BEGIN TASK MATERIAL

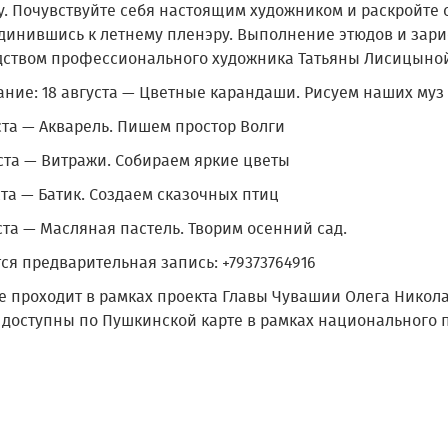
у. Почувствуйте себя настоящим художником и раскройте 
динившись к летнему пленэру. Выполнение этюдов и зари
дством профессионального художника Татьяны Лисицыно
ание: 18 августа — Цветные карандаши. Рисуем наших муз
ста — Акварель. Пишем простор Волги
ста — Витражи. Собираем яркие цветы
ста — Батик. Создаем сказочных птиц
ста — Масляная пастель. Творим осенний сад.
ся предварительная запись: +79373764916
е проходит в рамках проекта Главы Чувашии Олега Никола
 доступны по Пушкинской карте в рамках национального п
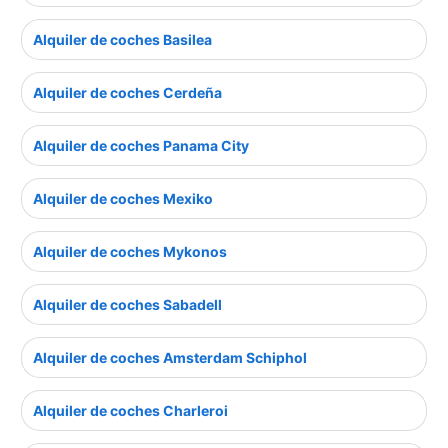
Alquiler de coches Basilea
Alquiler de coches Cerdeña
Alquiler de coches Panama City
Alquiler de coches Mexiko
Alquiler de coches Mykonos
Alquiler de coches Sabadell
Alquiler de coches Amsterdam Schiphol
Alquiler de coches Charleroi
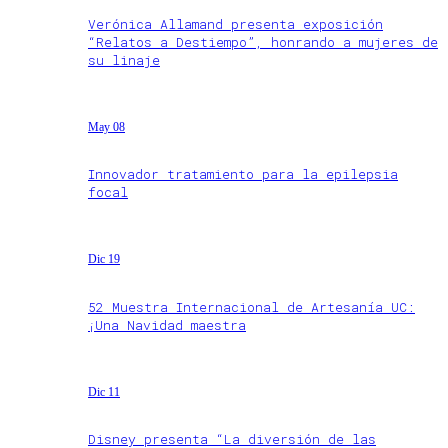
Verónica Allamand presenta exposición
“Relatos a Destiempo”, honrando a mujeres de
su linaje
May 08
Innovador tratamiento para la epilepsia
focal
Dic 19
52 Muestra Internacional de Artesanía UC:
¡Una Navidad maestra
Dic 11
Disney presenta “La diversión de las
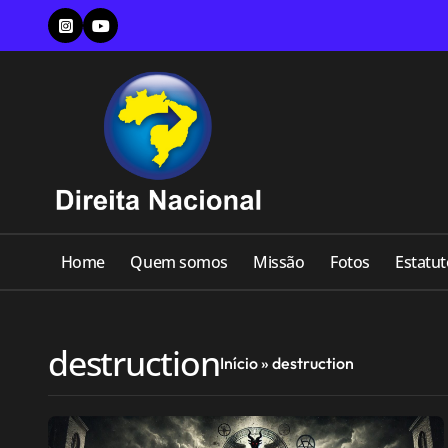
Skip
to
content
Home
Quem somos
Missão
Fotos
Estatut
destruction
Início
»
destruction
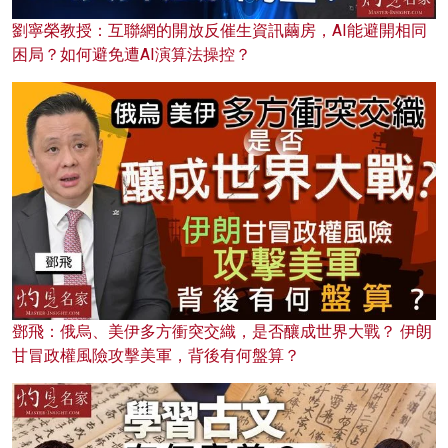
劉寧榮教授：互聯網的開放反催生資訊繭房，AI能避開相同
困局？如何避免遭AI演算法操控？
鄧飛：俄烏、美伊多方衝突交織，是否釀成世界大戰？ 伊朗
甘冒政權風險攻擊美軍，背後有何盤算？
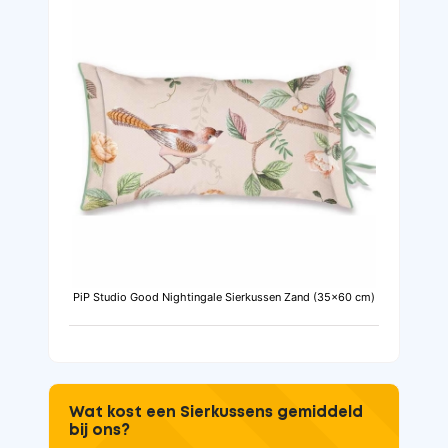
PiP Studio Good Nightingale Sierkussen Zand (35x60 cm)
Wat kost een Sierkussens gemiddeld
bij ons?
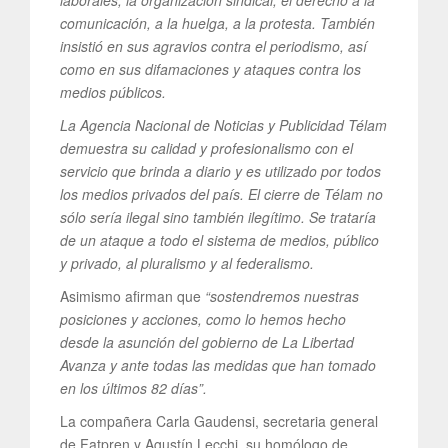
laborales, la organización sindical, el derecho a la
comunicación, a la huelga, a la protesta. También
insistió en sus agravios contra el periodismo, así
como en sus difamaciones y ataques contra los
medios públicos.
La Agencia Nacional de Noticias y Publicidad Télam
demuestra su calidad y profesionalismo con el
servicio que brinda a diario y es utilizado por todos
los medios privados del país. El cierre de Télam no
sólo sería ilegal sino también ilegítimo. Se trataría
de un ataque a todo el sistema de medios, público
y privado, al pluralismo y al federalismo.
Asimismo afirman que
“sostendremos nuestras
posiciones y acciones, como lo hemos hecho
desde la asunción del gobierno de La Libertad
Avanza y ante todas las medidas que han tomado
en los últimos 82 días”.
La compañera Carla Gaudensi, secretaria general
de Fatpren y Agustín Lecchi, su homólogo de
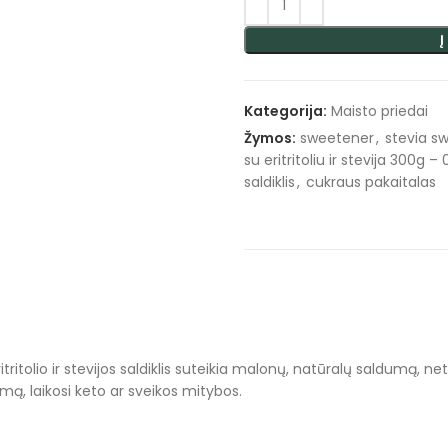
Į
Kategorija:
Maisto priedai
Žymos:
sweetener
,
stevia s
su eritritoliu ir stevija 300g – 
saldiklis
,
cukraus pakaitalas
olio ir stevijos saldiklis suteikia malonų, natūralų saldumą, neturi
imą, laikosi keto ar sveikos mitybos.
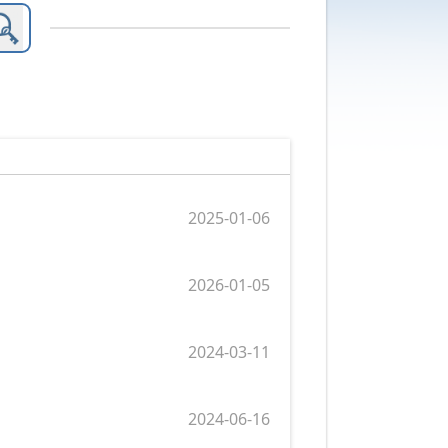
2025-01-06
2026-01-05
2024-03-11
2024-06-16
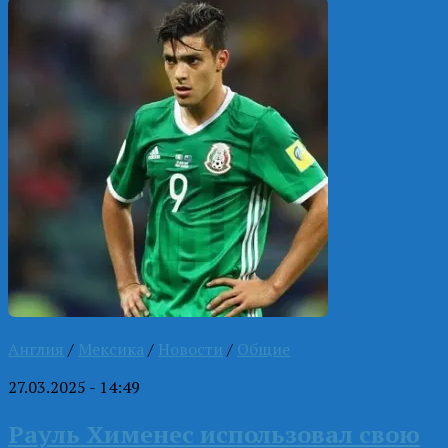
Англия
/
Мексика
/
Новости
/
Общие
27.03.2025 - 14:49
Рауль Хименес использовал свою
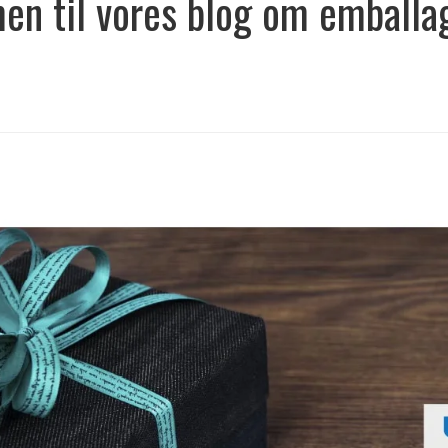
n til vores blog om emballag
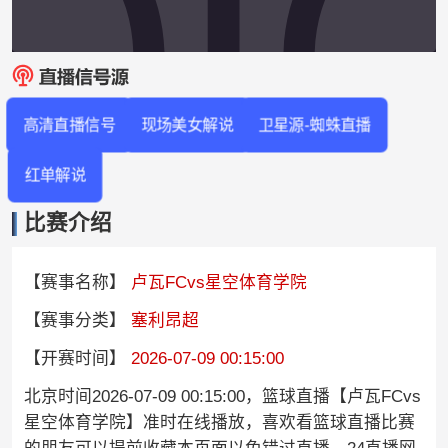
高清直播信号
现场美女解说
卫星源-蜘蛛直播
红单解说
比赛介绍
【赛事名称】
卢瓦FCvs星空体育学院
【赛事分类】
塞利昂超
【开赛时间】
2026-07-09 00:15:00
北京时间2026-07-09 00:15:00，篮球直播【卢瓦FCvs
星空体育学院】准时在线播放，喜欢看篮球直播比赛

END TASK MATERIAL
BEGIN TASK MATERIAL

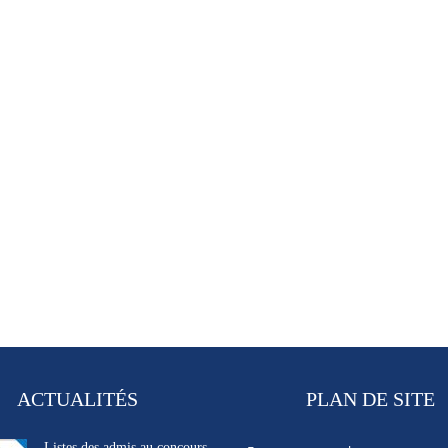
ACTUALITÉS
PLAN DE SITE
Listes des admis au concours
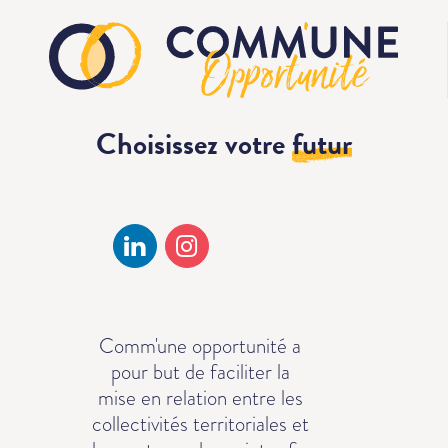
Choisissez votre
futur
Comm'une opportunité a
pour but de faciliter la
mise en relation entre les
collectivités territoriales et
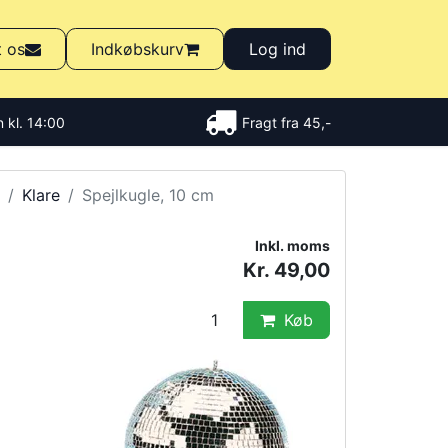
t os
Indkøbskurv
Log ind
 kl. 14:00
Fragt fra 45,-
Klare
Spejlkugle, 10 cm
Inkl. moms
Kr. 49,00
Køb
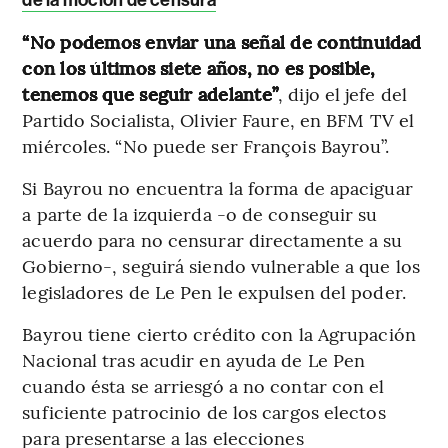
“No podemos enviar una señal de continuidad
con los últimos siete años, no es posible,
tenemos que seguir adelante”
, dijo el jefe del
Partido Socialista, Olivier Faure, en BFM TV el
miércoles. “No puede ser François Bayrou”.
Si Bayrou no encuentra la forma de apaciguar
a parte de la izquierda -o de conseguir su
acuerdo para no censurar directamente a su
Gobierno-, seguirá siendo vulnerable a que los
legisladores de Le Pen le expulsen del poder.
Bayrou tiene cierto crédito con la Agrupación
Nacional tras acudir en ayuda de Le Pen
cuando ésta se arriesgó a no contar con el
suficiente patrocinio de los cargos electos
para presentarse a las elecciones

END TASK MATERIAL

TASK REQUIREMENTS:
Starting at the line containing "pour but de faciliter la" and stopping at the line containing "legisladores de Le Pen le expulsen del poder.", output every line above exactly, both ends included, with pictures omitted.

RESPONSE TO THE EXERCISE:
pour but de faciliter la
mise en relation entre les
collectivités territoriales et
t os
Indkøbskurv
Log ind
 kl. 14:00
Fragt fra 45,-
Klare
Spejlkugle, 10 cm
Inkl. moms
Kr. 49,00
Køb
“No podemos enviar una señal de continuidad
con los últimos siete años, no es posible,
tenemos que seguir adelante”
, dijo el jefe del
Partido Socialista, Olivier Faure, en BFM TV el
miércoles. “No puede ser François Bayrou”.
Si Bayrou no encuentra la forma de apaciguar
a parte de la izquierda -o de conseguir su
acuerdo para no censurar directamente a su
Gobierno-, seguirá siendo vulnerable a que los
legisladores de Le Pen le expulsen del poder.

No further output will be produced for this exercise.